# PROBLEM STATEMENT
Starting at the top of the records below and ending with the line that contains "Karosserie des Fahrzeugs verbunden ist. Das", print each line exactly as written, skipping the pictures.

# RECORDS PROVIDED

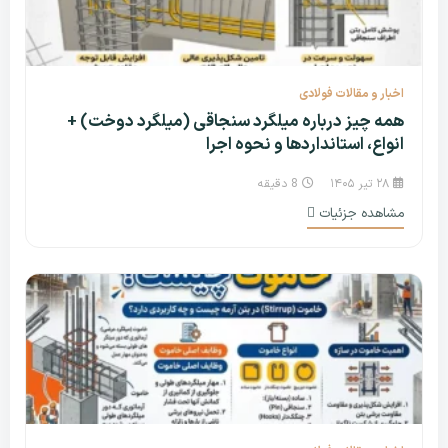
اخبار و مقالات فولادی
همه چیز درباره میلگرد سنجاقی (میلگرد دوخت) +
انواع، استانداردها و نحوه اجرا
۲۸ تیر ۱۴۰۵
8 دقیقه
مشاهده جزئیات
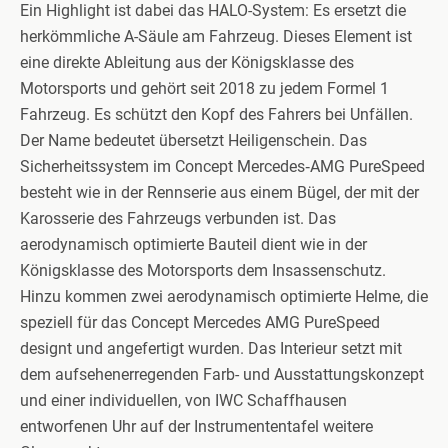
Ein Highlight ist dabei das HALO-System: Es ersetzt die
herkömmliche A-Säule am Fahrzeug. Dieses Element ist
eine direkte Ableitung aus der Königsklasse des
Motorsports und gehört seit 2018 zu jedem Formel 1
Fahrzeug. Es schützt den Kopf des Fahrers bei Unfällen.
Der Name bedeutet übersetzt Heiligenschein. Das
Sicherheitssystem im Concept Mercedes‑AMG PureSpeed
besteht wie in der Rennserie aus einem Bügel, der mit der
Karosserie des Fahrzeugs verbunden ist. Das
aerodynamisch optimierte Bauteil dient wie in der
Königsklasse des Motorsports dem Insassenschutz.
Hinzu kommen zwei aerodynamisch optimierte Helme, die
speziell für das Concept Mercedes AMG PureSpeed
designt und angefertigt wurden. Das Interieur setzt mit
dem aufsehenerregenden Farb- und Ausstattungskonzept
und einer individuellen, von IWC Schaffhausen
entworfenen Uhr auf der Instrumententafel weitere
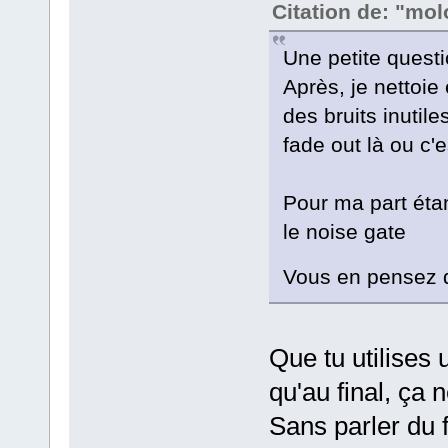
Citation de: "mol
Une petite quest
Après, je nettoie
des bruits inutile
fade out là ou c'
Pour ma part étant
le noise gate
Vous en pensez 
Que tu utilises
qu'au final, ça
Sans parler du f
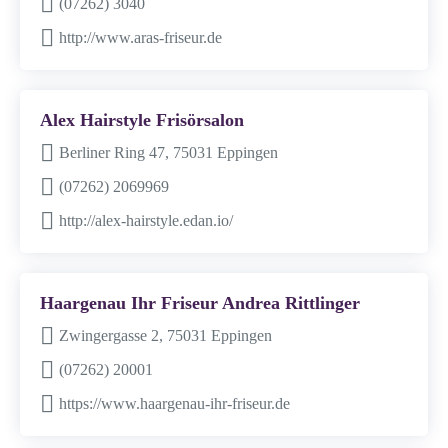
(07262) 3040
http://www.aras-friseur.de
Alex Hairstyle Frisörsalon
Berliner Ring 47, 75031 Eppingen
(07262) 2069969
http://alex-hairstyle.edan.io/
Haargenau Ihr Friseur Andrea Rittlinger
Zwingergasse 2, 75031 Eppingen
(07262) 20001
https://www.haargenau-ihr-friseur.de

# RESPONSE AREA
اخبار و مقالات فولادی
همه چیز درباره میلگرد سنجاقی (میلگرد دوخت) +
انواع، استانداردها و نحوه اجرا
۲۸ تیر ۱۴۰۵
8 دقیقه
مشاهده جزئیات
Ein Highlight ist dabei das HALO-System: Es ersetzt die
herkömmliche A-Säule am Fahrzeug. Dieses Element ist
eine direkte Ableitung aus der Königsklasse des
Motorsports und gehört seit 2018 zu jedem Formel 1
Fahrzeug. Es schützt den Kopf des Fahrers bei Unfällen.
Der Name bedeutet übersetzt Heiligenschein. Das
Sicherheitssystem im Concept Mercedes‑AMG PureSpeed
besteht wie in der Rennserie aus einem Bügel, der mit der
Karosserie des Fahrzeugs verbunden ist. Das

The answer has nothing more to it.